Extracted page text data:
# # # #

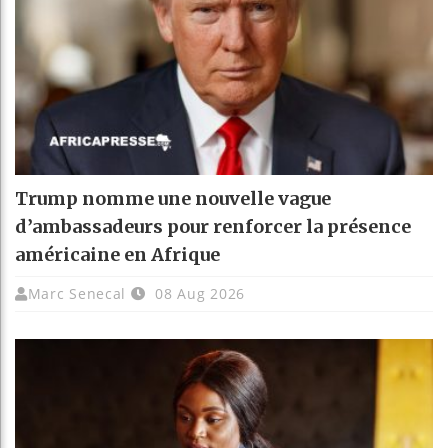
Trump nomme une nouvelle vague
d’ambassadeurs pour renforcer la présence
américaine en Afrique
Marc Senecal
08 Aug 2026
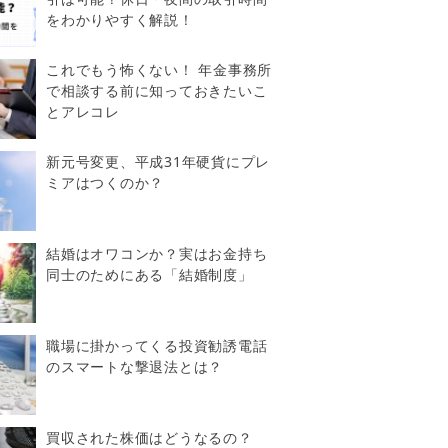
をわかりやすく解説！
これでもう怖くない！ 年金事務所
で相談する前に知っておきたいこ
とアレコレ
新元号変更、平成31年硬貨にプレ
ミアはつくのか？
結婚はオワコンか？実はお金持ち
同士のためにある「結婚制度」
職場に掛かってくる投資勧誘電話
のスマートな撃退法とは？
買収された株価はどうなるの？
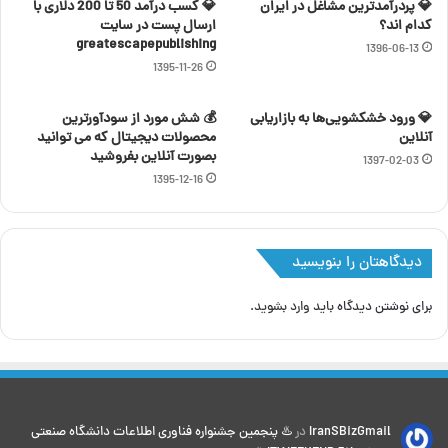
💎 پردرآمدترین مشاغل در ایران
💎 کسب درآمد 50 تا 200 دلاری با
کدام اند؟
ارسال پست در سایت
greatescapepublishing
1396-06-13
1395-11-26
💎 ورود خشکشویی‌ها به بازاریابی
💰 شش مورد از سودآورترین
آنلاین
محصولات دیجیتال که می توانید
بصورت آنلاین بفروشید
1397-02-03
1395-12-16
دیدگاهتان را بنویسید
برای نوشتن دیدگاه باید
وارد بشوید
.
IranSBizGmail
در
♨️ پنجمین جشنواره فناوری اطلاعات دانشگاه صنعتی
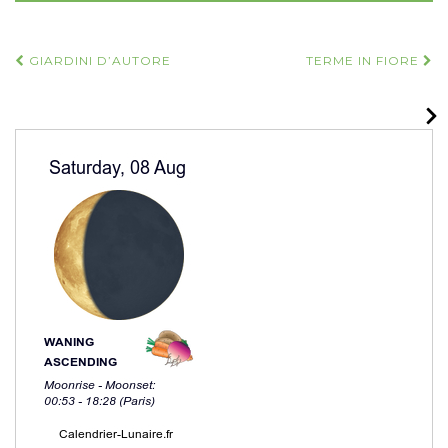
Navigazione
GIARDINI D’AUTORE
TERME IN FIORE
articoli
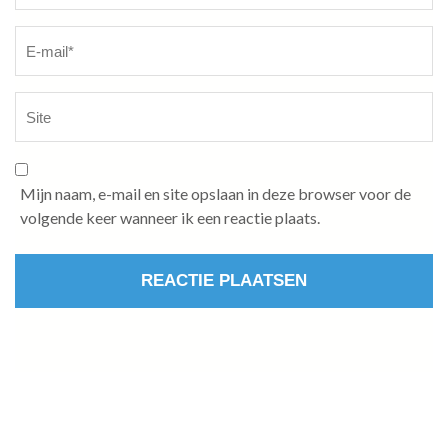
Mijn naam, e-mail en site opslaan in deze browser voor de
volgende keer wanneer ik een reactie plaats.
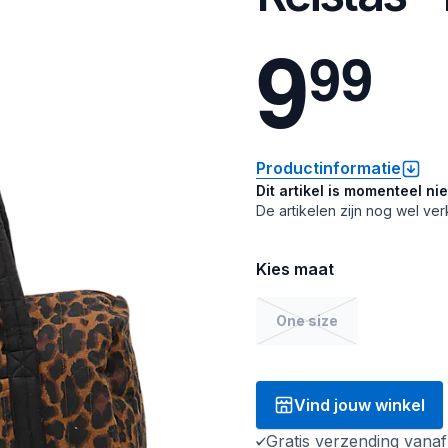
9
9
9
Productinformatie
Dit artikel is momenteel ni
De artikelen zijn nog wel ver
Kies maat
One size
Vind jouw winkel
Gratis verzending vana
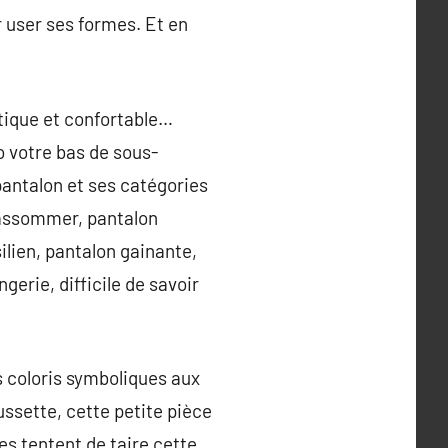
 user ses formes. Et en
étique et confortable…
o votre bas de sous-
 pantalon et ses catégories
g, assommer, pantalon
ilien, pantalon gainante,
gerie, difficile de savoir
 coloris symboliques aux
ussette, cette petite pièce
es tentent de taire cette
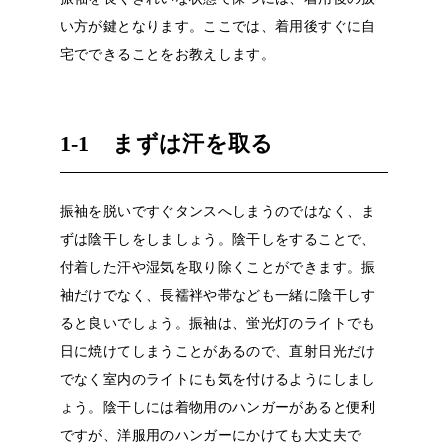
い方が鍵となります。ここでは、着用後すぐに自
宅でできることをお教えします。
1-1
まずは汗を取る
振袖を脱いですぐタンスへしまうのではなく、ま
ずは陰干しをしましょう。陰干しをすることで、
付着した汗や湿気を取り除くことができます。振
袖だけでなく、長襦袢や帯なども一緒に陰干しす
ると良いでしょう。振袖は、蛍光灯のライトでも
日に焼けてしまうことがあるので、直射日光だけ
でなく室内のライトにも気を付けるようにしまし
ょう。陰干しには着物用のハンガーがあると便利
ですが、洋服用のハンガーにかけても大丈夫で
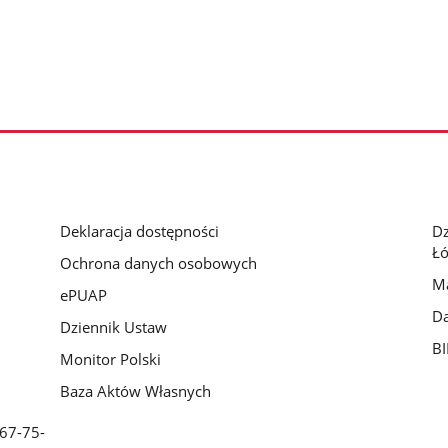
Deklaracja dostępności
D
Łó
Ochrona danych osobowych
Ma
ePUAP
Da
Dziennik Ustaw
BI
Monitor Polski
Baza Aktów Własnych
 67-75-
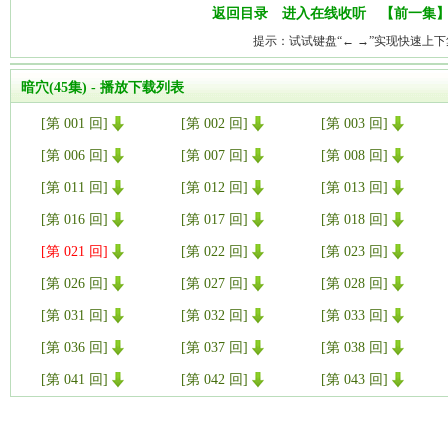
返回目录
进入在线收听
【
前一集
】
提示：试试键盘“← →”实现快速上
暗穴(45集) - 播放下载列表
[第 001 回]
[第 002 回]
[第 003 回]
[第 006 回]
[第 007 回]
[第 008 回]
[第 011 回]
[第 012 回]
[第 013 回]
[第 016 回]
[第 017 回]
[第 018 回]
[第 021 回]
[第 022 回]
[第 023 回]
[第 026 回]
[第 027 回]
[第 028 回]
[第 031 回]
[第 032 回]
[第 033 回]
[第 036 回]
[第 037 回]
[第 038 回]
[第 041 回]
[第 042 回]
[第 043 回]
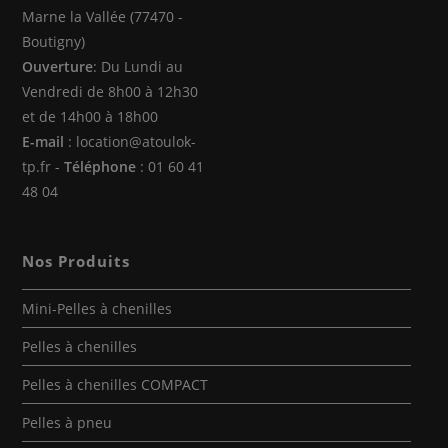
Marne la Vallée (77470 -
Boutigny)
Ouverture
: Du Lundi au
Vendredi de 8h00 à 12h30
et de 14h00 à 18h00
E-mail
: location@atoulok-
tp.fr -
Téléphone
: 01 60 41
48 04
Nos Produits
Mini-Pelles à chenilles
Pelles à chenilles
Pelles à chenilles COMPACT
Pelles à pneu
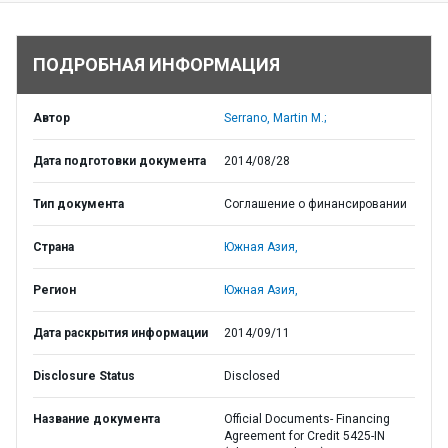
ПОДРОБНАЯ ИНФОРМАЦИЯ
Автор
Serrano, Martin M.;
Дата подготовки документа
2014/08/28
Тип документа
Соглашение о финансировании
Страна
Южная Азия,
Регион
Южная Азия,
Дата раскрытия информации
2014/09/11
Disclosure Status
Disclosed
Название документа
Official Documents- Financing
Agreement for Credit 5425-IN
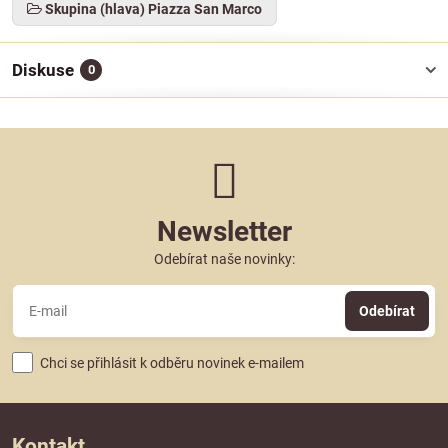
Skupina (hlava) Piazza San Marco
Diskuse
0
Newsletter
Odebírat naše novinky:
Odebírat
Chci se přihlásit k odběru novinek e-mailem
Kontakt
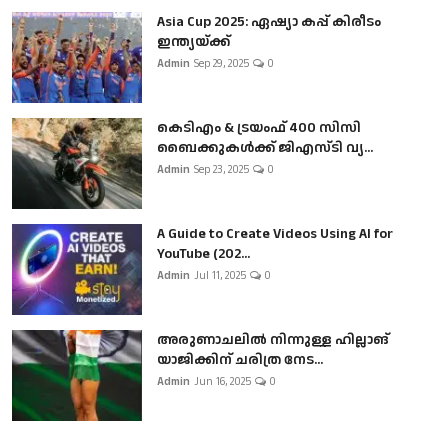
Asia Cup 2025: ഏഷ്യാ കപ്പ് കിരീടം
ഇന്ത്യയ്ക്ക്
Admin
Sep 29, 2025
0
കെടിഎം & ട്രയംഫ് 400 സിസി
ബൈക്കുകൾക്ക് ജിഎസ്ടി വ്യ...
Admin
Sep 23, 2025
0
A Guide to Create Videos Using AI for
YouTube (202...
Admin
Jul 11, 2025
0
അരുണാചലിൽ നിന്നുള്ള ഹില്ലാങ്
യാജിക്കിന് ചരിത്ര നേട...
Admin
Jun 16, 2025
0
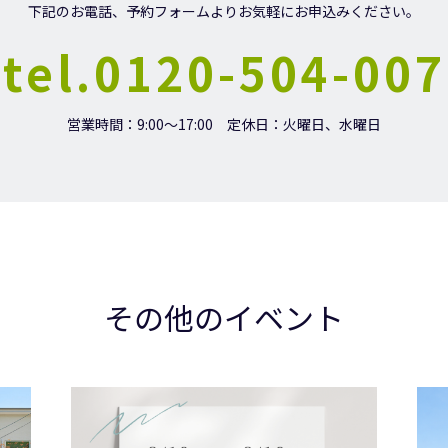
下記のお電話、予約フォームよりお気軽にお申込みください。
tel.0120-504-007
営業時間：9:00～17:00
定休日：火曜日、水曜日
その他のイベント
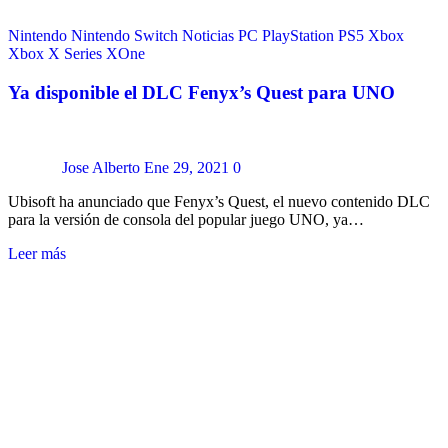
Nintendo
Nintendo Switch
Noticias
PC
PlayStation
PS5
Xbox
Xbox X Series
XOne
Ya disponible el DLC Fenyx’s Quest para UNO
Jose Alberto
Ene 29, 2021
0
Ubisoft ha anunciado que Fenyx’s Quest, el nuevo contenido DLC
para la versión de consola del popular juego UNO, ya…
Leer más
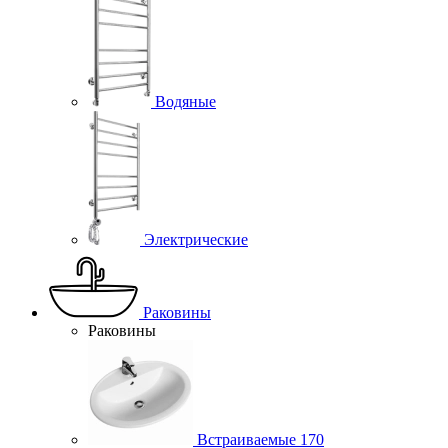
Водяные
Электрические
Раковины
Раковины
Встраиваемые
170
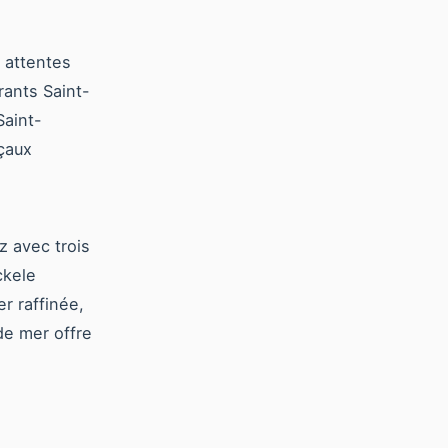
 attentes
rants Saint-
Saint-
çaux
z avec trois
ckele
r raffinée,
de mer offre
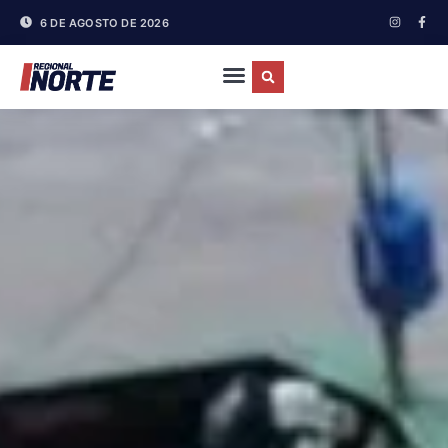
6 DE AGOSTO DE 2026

# # # #

-- What to do --
Print, exactly, each line above from the one with "同士のためにある「結婚制度」" to the one with "محصولات دیجیتال که می توانید", end lines included. Leave pictures out of it.

-- Answer for the task --
同士のためにある「結婚制度」
職場に掛かってくる投資勧誘電話
のスマートな撃退法とは？
買収された株価はどうなるの？
💎 پردرآمدترین مشاغل در ایران
💎 کسب درآمد 50 تا 200 دلاری با
کدام اند؟
ارسال پست در سایت
greatescapepublishing
1396-06-13
1395-11-26
💎 ورود خشکشویی‌ها به بازاریابی
💰 شش مورد از سودآورترین
آنلاین
محصولات دیجیتال که می توانید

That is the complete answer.